Como además del sistema nervioso central, existen receptores opioides en otras partes del cuerpo, la morfina tiene varios efectos secundarios. Provoca serio estreñimiento, náuseas y vómitos, mareos y contracción de las pupilas. No obstante, estos efectos tienden a disminuir con el tiempo.

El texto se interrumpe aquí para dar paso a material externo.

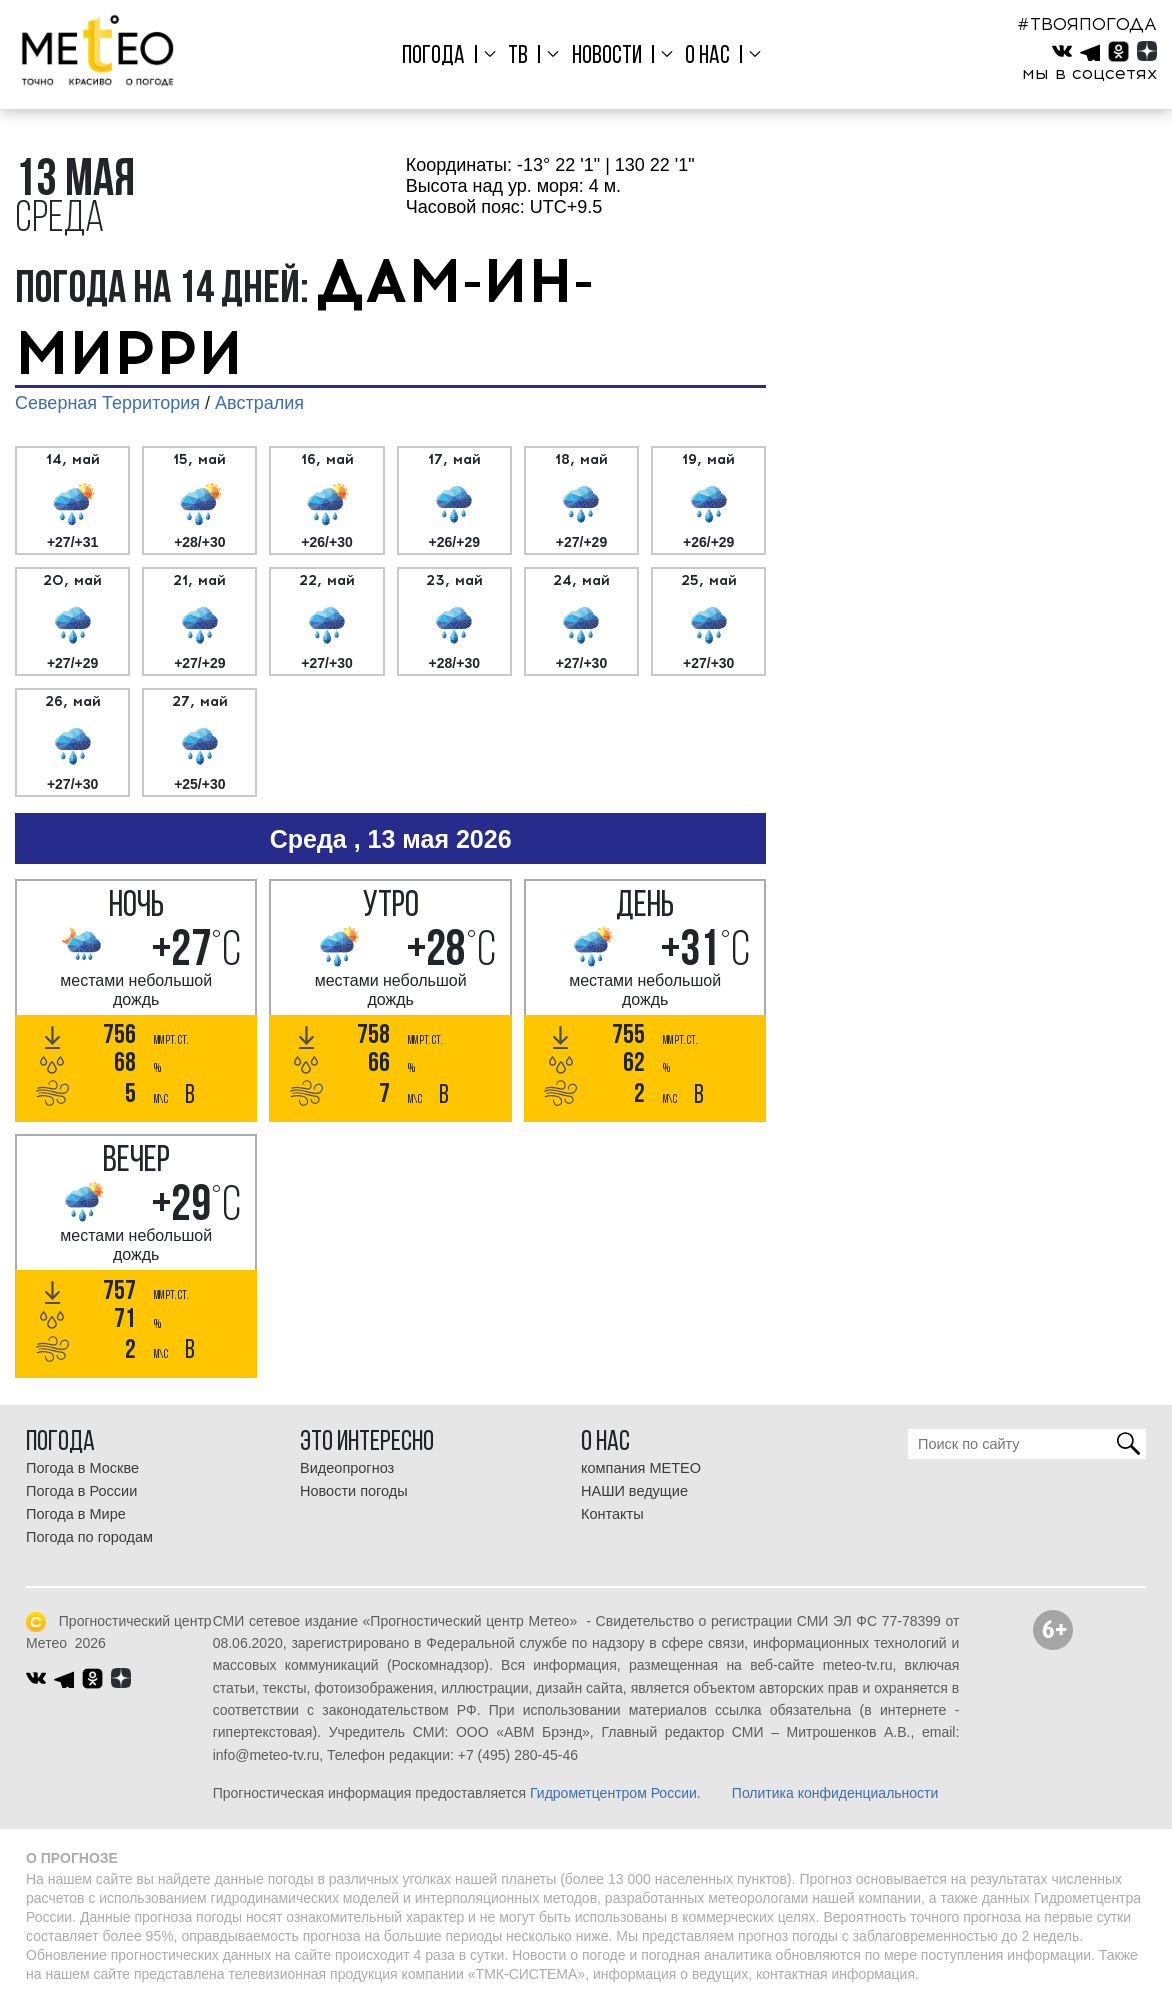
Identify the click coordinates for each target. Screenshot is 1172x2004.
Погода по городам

Aunque la morfina es el analgésico por excelencia, no es tan utilizado como debería. Da la impresión de que muchos médicos y enfermeras no entienden bien sus efectos. Sobre todo, temen que los pacientes desarrollen una adicción psicológica. Aún en el caso de que esto fuera cierto, no debería ser un problema teniendo en cuenta quienes son  algunos de los pacientes que más lo necesitan: por ejemplo, personas con cáncer. Pero la dependencia física que crea la morfina no es lo mismo que una adicción. Cuando una persona tiene dependencia física de una droga, al dejar de consumirla sufre el síndrome de abstinencia. Y eso es lo que ocurre con la morfina en usos analgésicos: los síntomas al abandonarla incluyen diarrea y un aumento del ritmo respiratorio. No obstante, en la adicción hay un componente psicológico que hace echar de menos la droga e intentar conseguirla. En cambio, cuando un paciente deja de necesitar la morfina, es muy raro que tenga este deseo. Otra preocupación habitual es que los pacientes desarrollen tolerancia al medicamento y necesiten dosis cada vez mayores para obtener el mismo efecto analgésico. Tampoco esto es adicción, aunque esté relacionado con la dependencia física. En ocasiones surge tolerancia a la morfina, sobre todo a algunos de sus efectos secundarios.